WORK ITEM: Only one stretch of the listing below is wanted. Give it again exactly, from the line with "[share on Pinterest] (164, 2485)" through the line with "See All (208, 1430)".

THE DATA:

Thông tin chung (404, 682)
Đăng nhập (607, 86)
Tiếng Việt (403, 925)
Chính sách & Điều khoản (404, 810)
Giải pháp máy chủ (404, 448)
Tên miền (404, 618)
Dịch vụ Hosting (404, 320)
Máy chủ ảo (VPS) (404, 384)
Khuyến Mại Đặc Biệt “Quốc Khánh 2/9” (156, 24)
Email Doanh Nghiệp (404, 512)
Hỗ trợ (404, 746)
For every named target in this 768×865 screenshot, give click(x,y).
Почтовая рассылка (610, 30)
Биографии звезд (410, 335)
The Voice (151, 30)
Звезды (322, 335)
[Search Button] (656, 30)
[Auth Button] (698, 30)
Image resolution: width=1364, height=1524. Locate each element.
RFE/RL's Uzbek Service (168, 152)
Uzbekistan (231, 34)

==

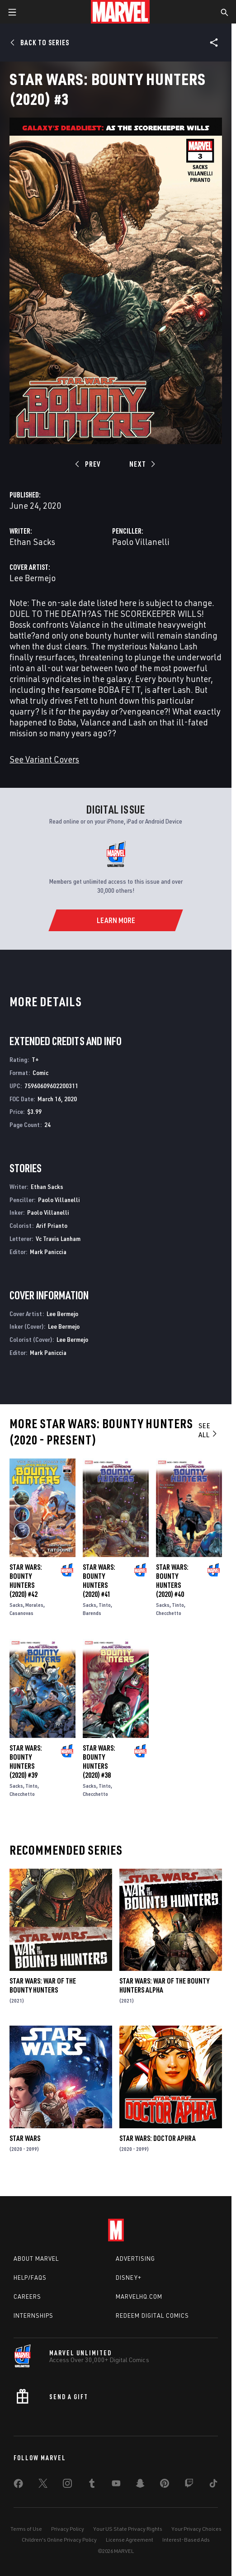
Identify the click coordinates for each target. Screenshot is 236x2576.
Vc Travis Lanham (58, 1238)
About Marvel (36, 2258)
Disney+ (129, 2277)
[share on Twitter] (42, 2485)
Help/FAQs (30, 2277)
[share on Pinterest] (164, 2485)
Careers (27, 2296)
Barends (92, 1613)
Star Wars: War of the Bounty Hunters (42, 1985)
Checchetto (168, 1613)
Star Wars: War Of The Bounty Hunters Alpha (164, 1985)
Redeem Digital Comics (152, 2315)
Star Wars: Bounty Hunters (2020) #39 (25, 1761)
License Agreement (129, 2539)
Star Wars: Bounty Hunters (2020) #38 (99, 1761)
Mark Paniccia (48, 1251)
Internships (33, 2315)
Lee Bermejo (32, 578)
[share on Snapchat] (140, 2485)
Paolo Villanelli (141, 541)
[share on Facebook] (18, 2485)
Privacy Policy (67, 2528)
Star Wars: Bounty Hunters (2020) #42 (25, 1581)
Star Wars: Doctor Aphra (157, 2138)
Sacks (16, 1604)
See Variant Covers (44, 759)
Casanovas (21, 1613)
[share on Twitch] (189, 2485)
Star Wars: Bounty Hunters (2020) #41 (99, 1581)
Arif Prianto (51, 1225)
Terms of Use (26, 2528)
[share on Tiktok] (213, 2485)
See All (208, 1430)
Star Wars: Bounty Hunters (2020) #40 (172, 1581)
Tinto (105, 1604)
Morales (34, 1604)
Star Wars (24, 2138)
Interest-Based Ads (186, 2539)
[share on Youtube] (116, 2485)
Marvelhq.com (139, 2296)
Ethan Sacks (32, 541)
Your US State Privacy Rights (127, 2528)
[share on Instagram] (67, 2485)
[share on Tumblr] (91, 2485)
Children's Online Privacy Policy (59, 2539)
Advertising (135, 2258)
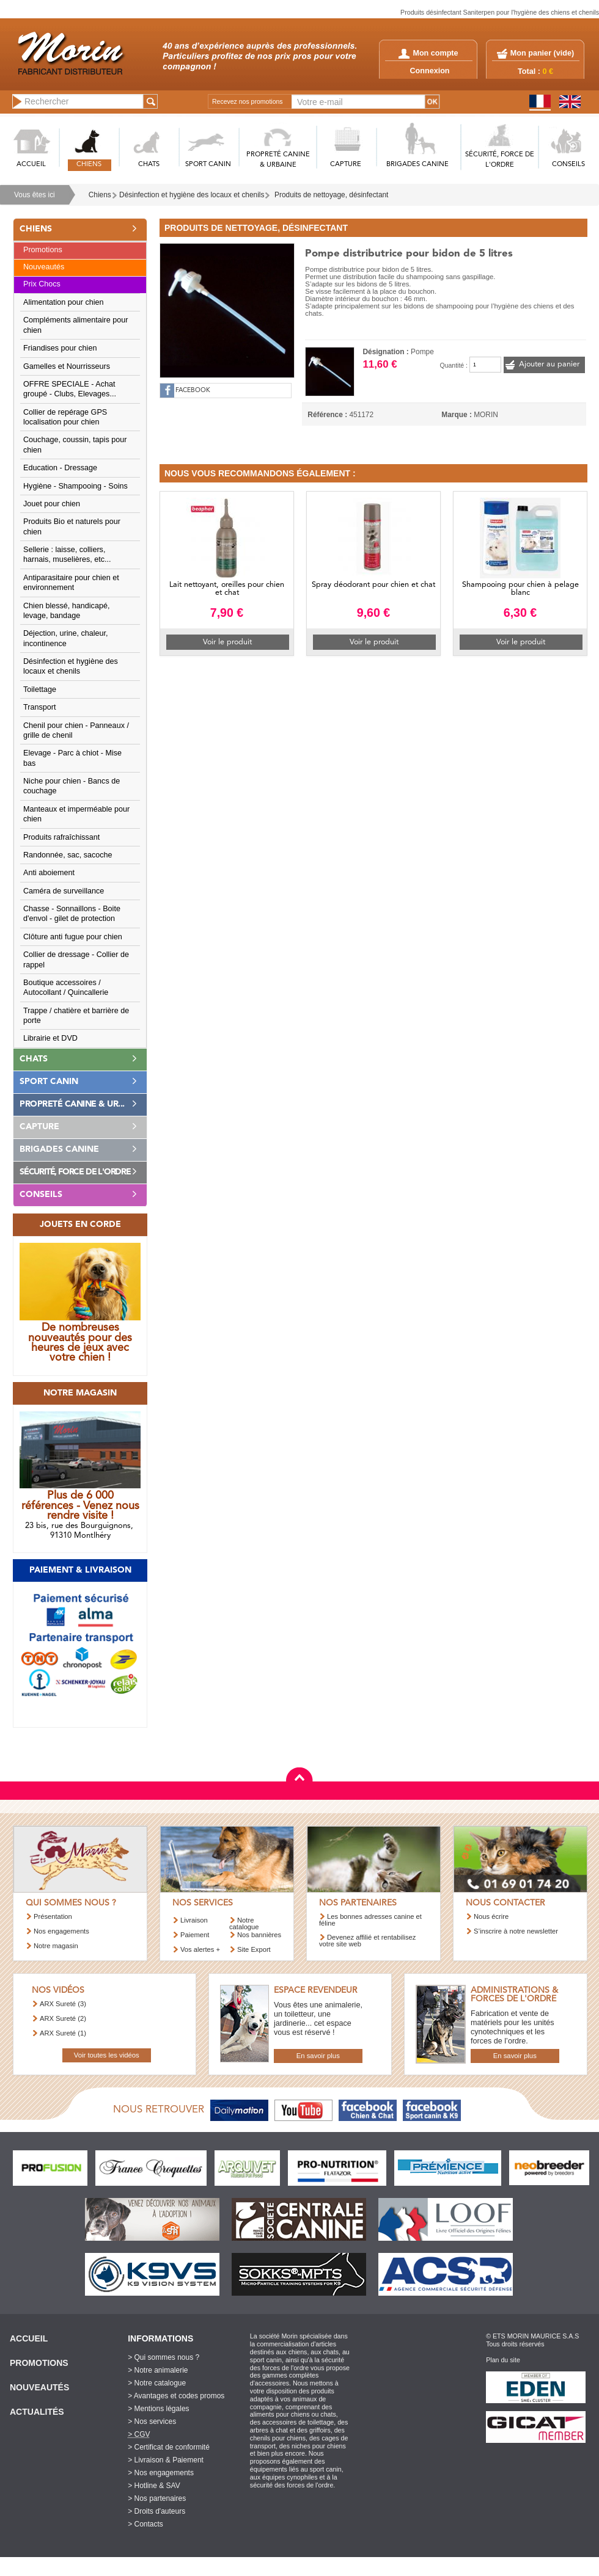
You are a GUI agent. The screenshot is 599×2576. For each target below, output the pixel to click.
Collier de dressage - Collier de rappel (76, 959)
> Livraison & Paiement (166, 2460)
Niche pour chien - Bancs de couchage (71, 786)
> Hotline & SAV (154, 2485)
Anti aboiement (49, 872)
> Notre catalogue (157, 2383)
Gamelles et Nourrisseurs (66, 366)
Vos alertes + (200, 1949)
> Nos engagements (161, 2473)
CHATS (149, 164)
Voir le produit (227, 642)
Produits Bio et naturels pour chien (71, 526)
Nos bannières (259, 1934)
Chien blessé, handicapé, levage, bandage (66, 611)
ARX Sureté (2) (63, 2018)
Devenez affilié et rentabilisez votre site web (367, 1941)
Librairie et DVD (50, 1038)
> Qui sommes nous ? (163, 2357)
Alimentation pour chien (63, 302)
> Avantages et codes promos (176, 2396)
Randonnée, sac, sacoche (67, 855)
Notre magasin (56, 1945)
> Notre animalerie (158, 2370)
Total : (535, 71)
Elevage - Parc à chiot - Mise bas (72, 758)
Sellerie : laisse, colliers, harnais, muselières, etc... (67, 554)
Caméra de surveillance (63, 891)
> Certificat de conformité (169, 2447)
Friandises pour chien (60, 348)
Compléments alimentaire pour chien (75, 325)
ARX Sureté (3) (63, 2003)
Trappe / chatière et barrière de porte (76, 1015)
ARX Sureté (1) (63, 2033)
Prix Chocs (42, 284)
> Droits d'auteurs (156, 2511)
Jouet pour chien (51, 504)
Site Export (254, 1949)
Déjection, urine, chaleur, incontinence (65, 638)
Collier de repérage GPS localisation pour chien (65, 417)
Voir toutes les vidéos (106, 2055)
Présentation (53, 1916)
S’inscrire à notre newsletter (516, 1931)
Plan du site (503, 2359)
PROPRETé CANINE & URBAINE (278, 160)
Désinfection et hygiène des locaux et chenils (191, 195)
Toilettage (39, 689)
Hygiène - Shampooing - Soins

SOLVED PROBLEM:
[share on Pinterest] (164, 2485)
Careers (27, 2296)
Barends (92, 1613)
Star Wars: War of the Bounty Hunters (42, 1985)
Checchetto (168, 1613)
Star Wars: War Of The Bounty Hunters Alpha (164, 1985)
Redeem Digital Comics (152, 2315)
Star Wars: Bounty Hunters (2020) #39 (25, 1761)
License Agreement (129, 2539)
Star Wars: Bounty Hunters (2020) #38 (99, 1761)
Mark Paniccia (48, 1251)
Internships (33, 2315)
Lee Bermejo (32, 578)
[share on Snapchat] (140, 2485)
Paolo Villanelli (141, 541)
[share on Facebook] (18, 2485)
Privacy Policy (67, 2528)
Star Wars: Bounty Hunters (2020) #42 (25, 1581)
Star Wars: Doctor Aphra (157, 2138)
Sacks (16, 1604)
See Variant Covers (44, 759)
Casanovas (21, 1613)
[share on Twitch] (189, 2485)
Star Wars: Bounty Hunters (2020) #41 (99, 1581)
Arif Prianto (51, 1225)
Terms of Use (26, 2528)
[share on Tiktok] (213, 2485)
See All (208, 1430)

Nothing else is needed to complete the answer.